(Saved entries)

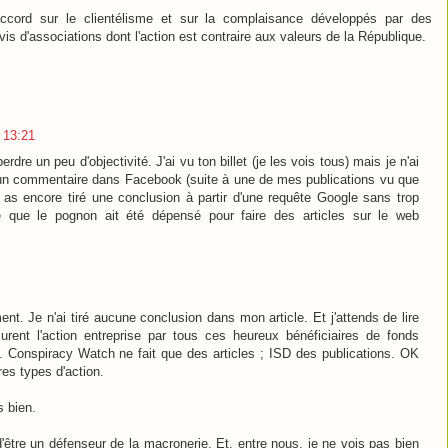
'accord sur le clientélisme et sur la complaisance développés par des
vis d'associations dont l'action est contraire aux valeurs de la République.
3 13:21
rdre un peu d'objectivité. J'ai vu ton billet (je les vois tous) mais je n'ai
 un commentaire dans Facebook (suite à une de mes publications vu que
Tu as encore tiré une conclusion à partir d'une requête Google sans trop
te que le pognon ait été dépensé pour faire des articles sur le web
nt. Je n'ai tiré aucune conclusion dans mon article. Et j'attends de lire
urent l'action entreprise par tous ces heureux bénéficiaires de fonds
l. Conspiracy Watch ne fait que des articles ; ISD des publications. OK
es types d'action.
s bien.
être un défenseur de la macronerie. Et, entre nous, je ne vois pas bien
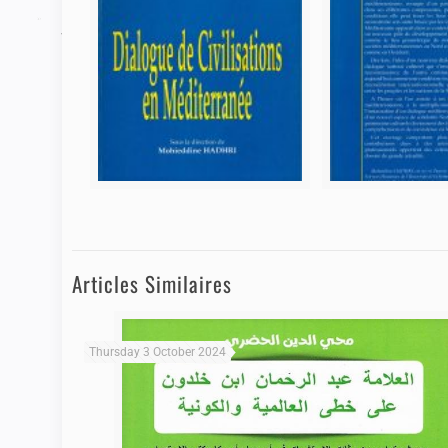
Articles Similaires
Thursday 3 October 2024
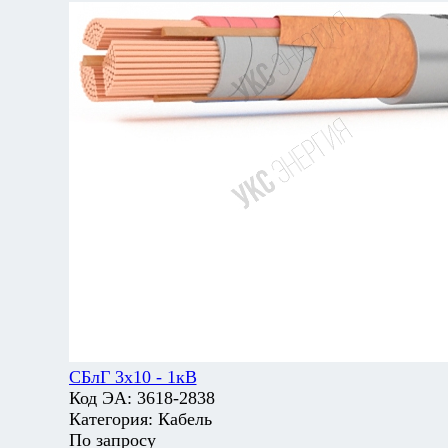
СБлГ 3х10 - 1кВ
Код ЭА:
3618-2838
Категория:
Кабель
По запросу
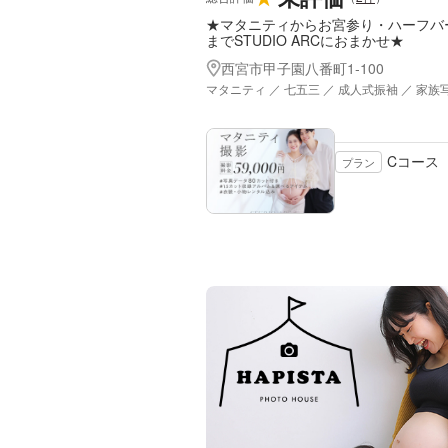
★マタニティからお宮参り・ハーフバ
までSTUDIO ARCにおまかせ★
西宮市甲子園八番町1‐100
マタニティ ／ 七五三 ／ 成人式振袖 ／ 家族
Cコース
プラン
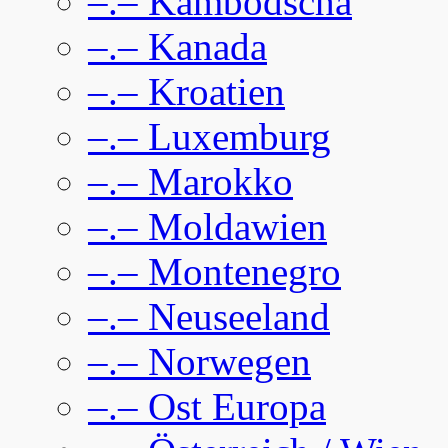
–.– Kambodscha
–.– Kanada
–.– Kroatien
–.– Luxemburg
–.– Marokko
–.– Moldawien
–.– Montenegro
–.– Neuseeland
–.– Norwegen
–.– Ost Europa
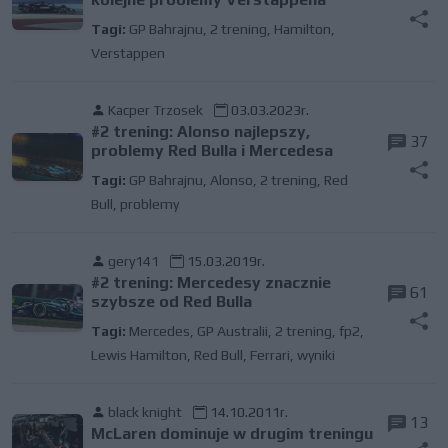
Tagi:
GP Bahrajnu
,
2 trening
,
Hamilton
,
Verstappen
Kacper Trzosek
03.03.2023r.
#2 trening: Alonso najlepszy,
37
problemy Red Bulla i Mercedesa
Tagi:
GP Bahrajnu
,
Alonso
,
2 trening
,
Red
Bull
,
problemy
gery141
15.03.2019r.
#2 trening: Mercedesy znacznie
61
szybsze od Red Bulla
Tagi:
Mercedes
,
GP Australii
,
2 trening
,
fp2
,
Lewis Hamilton
,
Red Bull
,
Ferrari
,
wyniki
black knight
14.10.2011r.
13
McLaren dominuje w drugim treningu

# [About this task]
Only the words belong in your copy: restate the data above exactly and leave the images out.

# [Answer space]
'accord sur le clientélisme et sur la complaisance développés par des
vis d'associations dont l'action est contraire aux valeurs de la République.
3 13:21
rdre un peu d'objectivité. J'ai vu ton billet (je les vois tous) mais je n'ai
 un commentaire dans Facebook (suite à une de mes publications vu que
Tu as encore tiré une conclusion à partir d'une requête Google sans trop
te que le pognon ait été dépensé pour faire des articles sur le web
nt. Je n'ai tiré aucune conclusion dans mon article. Et j'attends de lire
urent l'action entreprise par tous ces heureux bénéficiaires de fonds
l. Conspiracy Watch ne fait que des articles ; ISD des publications. OK
es types d'action.
s bien.
être un défenseur de la macronerie. Et, entre nous, je ne vois pas bien
Articles Similaires
Thursday 3 October 2024
СБлГ 3х10 - 1кВ
Код ЭА:
3618-2838
Категория:
Кабель
По запросу
★マタニティからお宮参り・ハーフバ
までSTUDIO ARCにおまかせ★
西宮市甲子園八番町1‐100
マタニティ ／ 七五三 ／ 成人式振袖 ／ 家族
Cコース
プラン
–.– Kambodscha
–.– Kanada
–.– Kroatien
–.– Luxemburg
–.– Marokko
–.– Moldawien
–.– Montenegro
–.– Neuseeland
–.– Norwegen
–.– Ost Europa
Tagi:
GP Bahrajnu
,
2 trening
,
Hamilton
,
Verstappen
Kacper Trzosek
03.03.2023r.
#2 trening: Alonso najlepszy,
37
problemy Red Bulla i Mercedesa
Tagi:
GP Bahrajnu
,
Alonso
,
2 trening
,
Red
Bull
,
problemy
gery141
15.03.2019r.
#2 trening: Mercedesy znacznie
61
szybsze od Red Bulla
Tagi:
Mercedes
,
GP Australii
,
2 trening
,
fp2
,
Lewis Hamilton
,
Red Bull
,
Ferrari
,
wyniki
black knight
14.10.2011r.
13
McLaren dominuje w drugim treningu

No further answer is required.